Tikvah
Paganism
The winter solstice at Stonehenge. Flickr/brentbat.
Observation

July 15, 2015

What’s so Bad about Paganism?

Even in our increasingly post-religious age, "pagan" remains for most people a derogatory word. Why?

By Philologos

Richard Samuelson writes about my recent column on the Hebrew term avodah zarah, “foreign worship”:

Your discussion [of rabbinic laws concerning paganism] raises a question. What exactly is the proper definition of the term “pagan”? Is paganism only a thing of the past? Peter Gay, the great historian of the Enlightenment, speaks in his books of “modern paganism,” and many elements of modern life in the West seem to be pagan, a repudiation of classic Jewish ethics that goes from the worship of God to the worship of nature. Or am I mistaken?
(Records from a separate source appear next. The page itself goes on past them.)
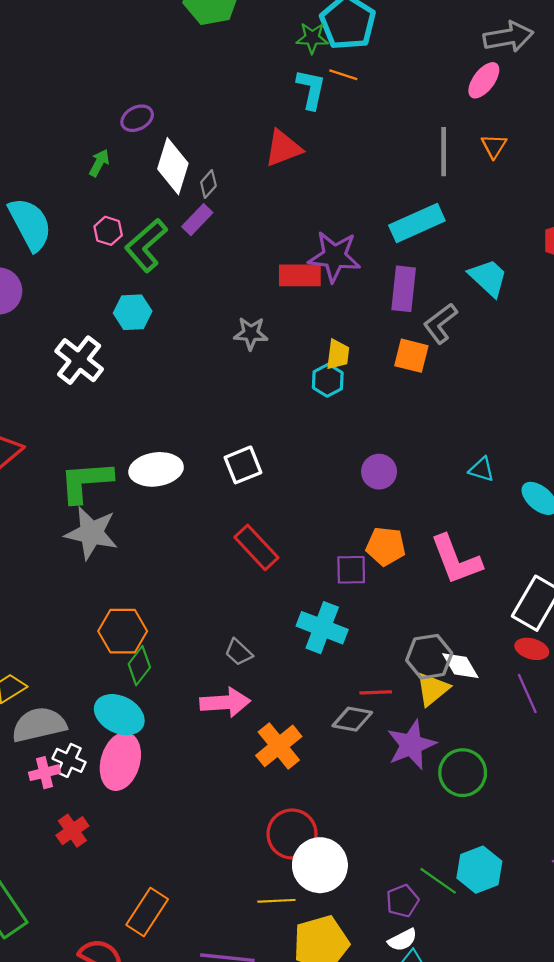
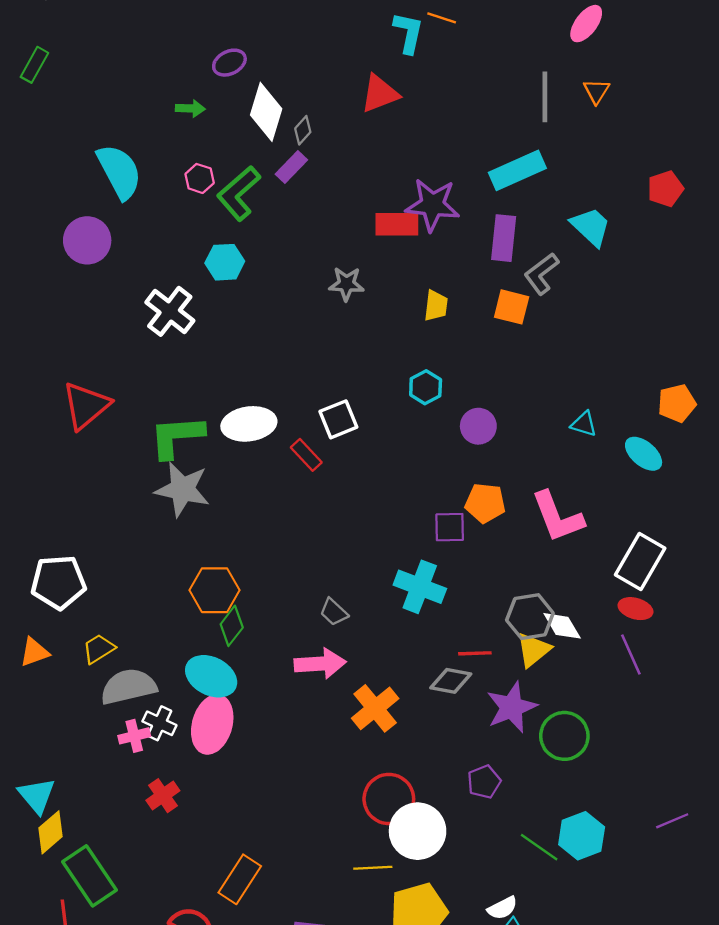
green arrow: (99, 163) -> (190, 108), turned 64
cyan hexagon: (328, 380) -> (426, 387), moved
red rectangle: (256, 547) -> (306, 455), moved, size x0.7
purple pentagon: (402, 901) -> (484, 782), moved

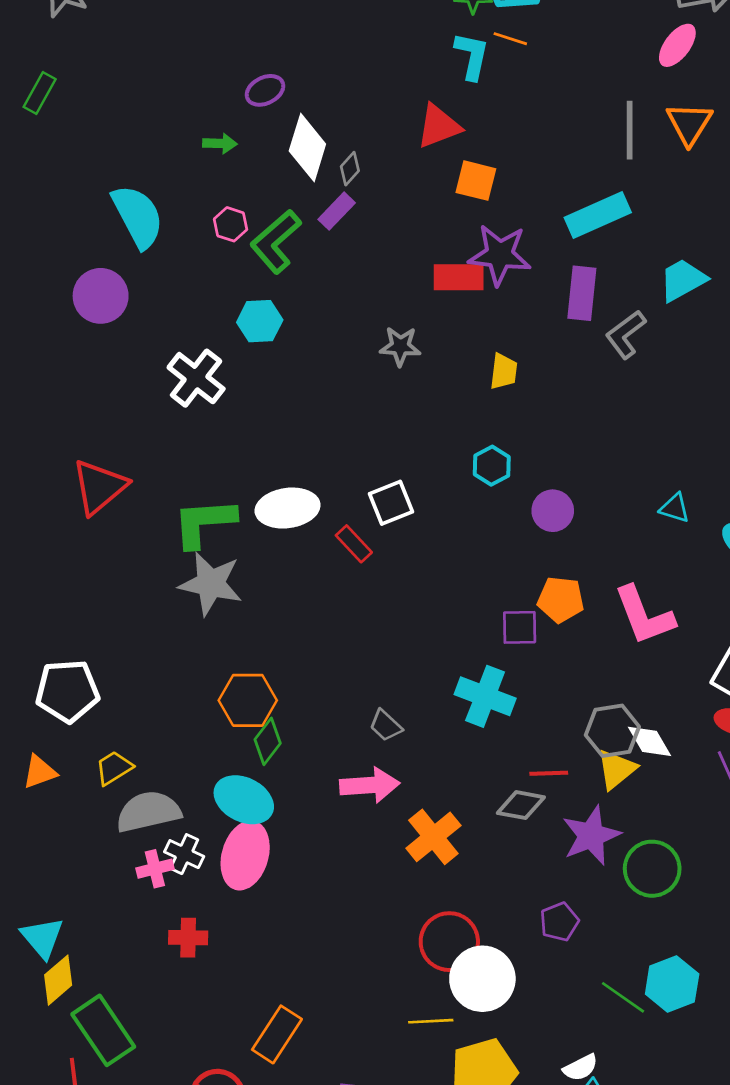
orange triangle: (596, 91) -> (689, 124), size x1.5
cyan trapezoid: (591, 227) -> (683, 280), turned -72
orange square: (512, 307) -> (476, 181), moved
red cross: (163, 796) -> (188, 938), turned 36

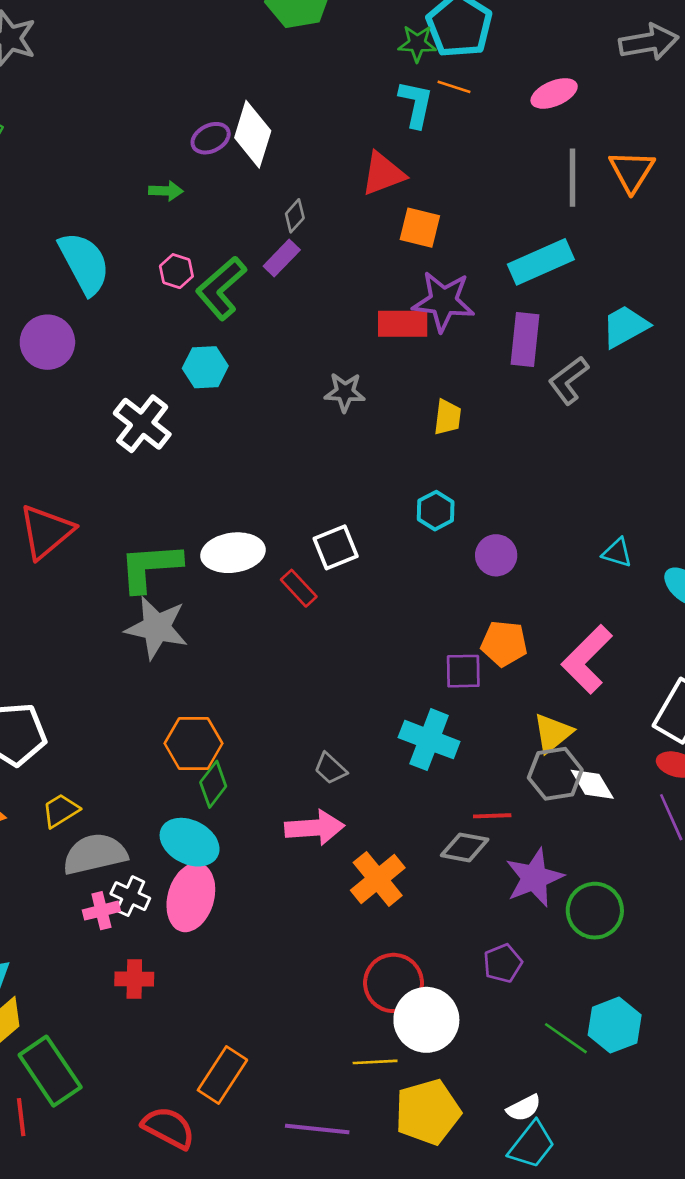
pink ellipse: (677, 45) -> (554, 93), moved, turned 30
white diamond: (307, 147) -> (253, 134), moved
pink L-shape: (644, 615) -> (587, 659), turned 66
yellow triangle: (616, 769) -> (553, 733), moved

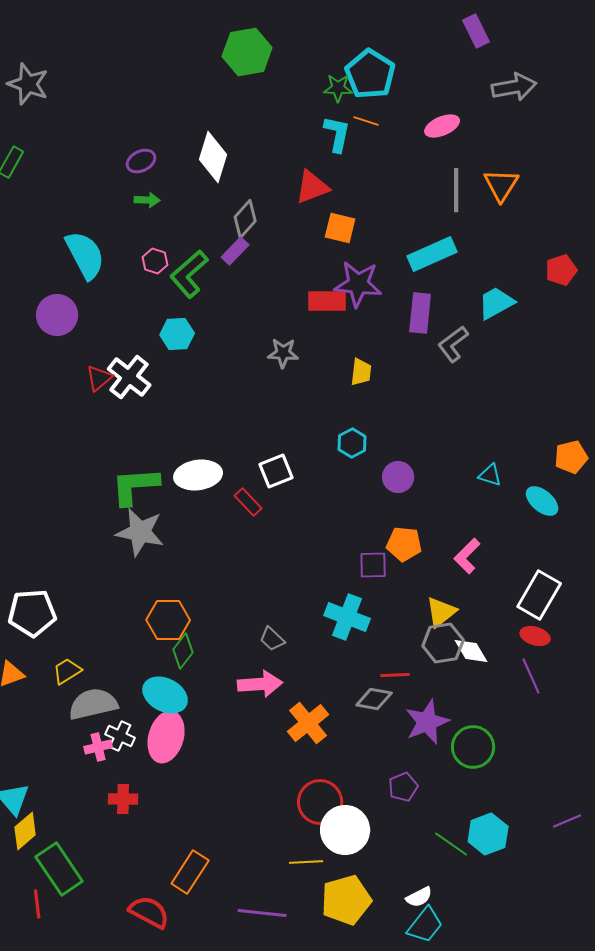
purple ellipse: (211, 138) -> (141, 161), moved
gray diamond: (295, 216) -> (245, 219), size x1.5
red triangle: (46, 532) -> (99, 378), moved, size x0.6
pink L-shape: (587, 659) -> (467, 556), size x0.7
I don’t think that Mr. Samuelson is mistaken. In general, one of the errors we often make about ancient polytheism, which is what the word “paganism” has traditionally referred to, is to dismiss it as a more primitive stage of religion than monotheism, and therefore as a relic of history. Yet just as monotheism developed in antiquity from its simpler biblical form to the more sophisticated Judaism of the early rabbis, so polytheism evolved, too. The high paganism of Greco-Roman culture and the Roman empire, which reached its acme in the first centuries CE just before being destroyed by Christianity, produced elevated modes of worship, important philosophers, great poets and prose writers. Intellectually, let alone artistically, it was in no way Judaism or Christianity’s inferior.